-------- Material shown --------

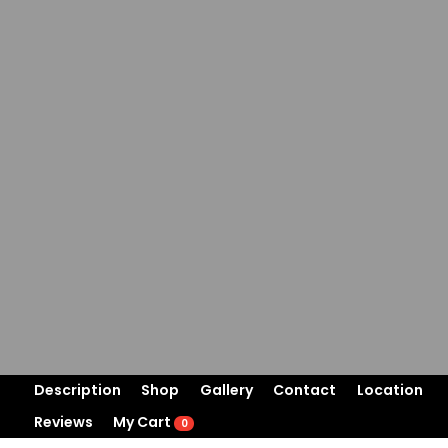
Description
Shop
Gallery
Contact
Location
Reviews
My Cart
0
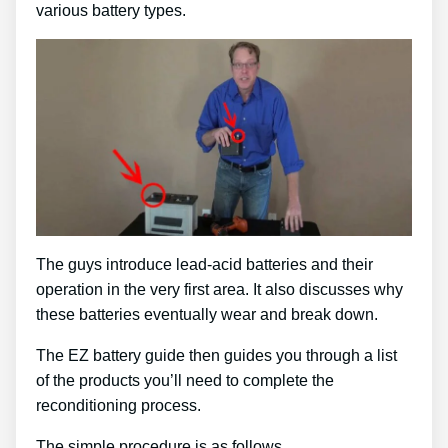
various battery types.
The guys introduce lead-acid batteries and their
operation in the very first area. It also discusses why
these batteries eventually wear and break down.
The EZ battery guide then guides you through a list
of the products you’ll need to complete the
reconditioning process.
The simple procedure is as follows …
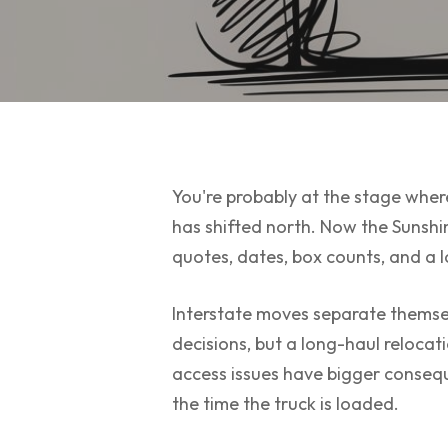
You're probably at the stage where
has shifted north. Now the Sunshi
quotes, dates, box counts, and a lo
Interstate moves separate themsel
decisions, but a long-haul relocat
access issues have bigger consequ
the time the truck is loaded.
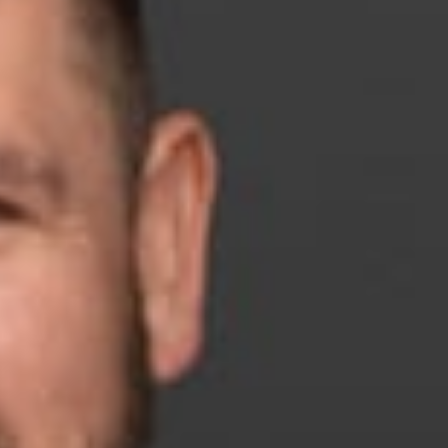
 is the recipient of The Republican National Lawyers
tional Policy Conference on April 24, in Washington, D.C.
, with entrepreneurial spirit, a community service leader, an
less advocate for election integrity in Michigan. In 2024,
ruiting and organizing attorneys or filing and effectively
 were vital to the strong Republican victories in Michigan last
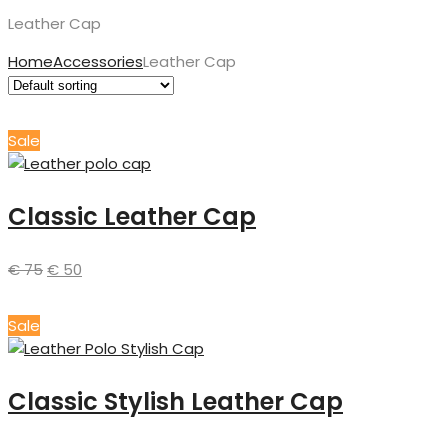
Leather Cap
Home
Accessories
Leather Cap
Sale
Classic Leather Cap
€
75
€
50
Sale
Classic Stylish Leather Cap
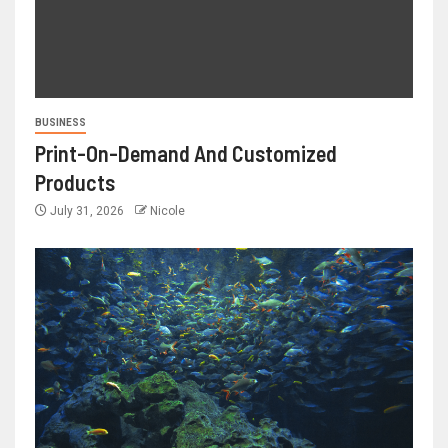
BUSINESS
Print-On-Demand And Customized
Products
July 31, 2026
Nicole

--------

What you have to do: Please tally the lines of the entries that contain the string "Classic" and reply with the count alone.

Result: 2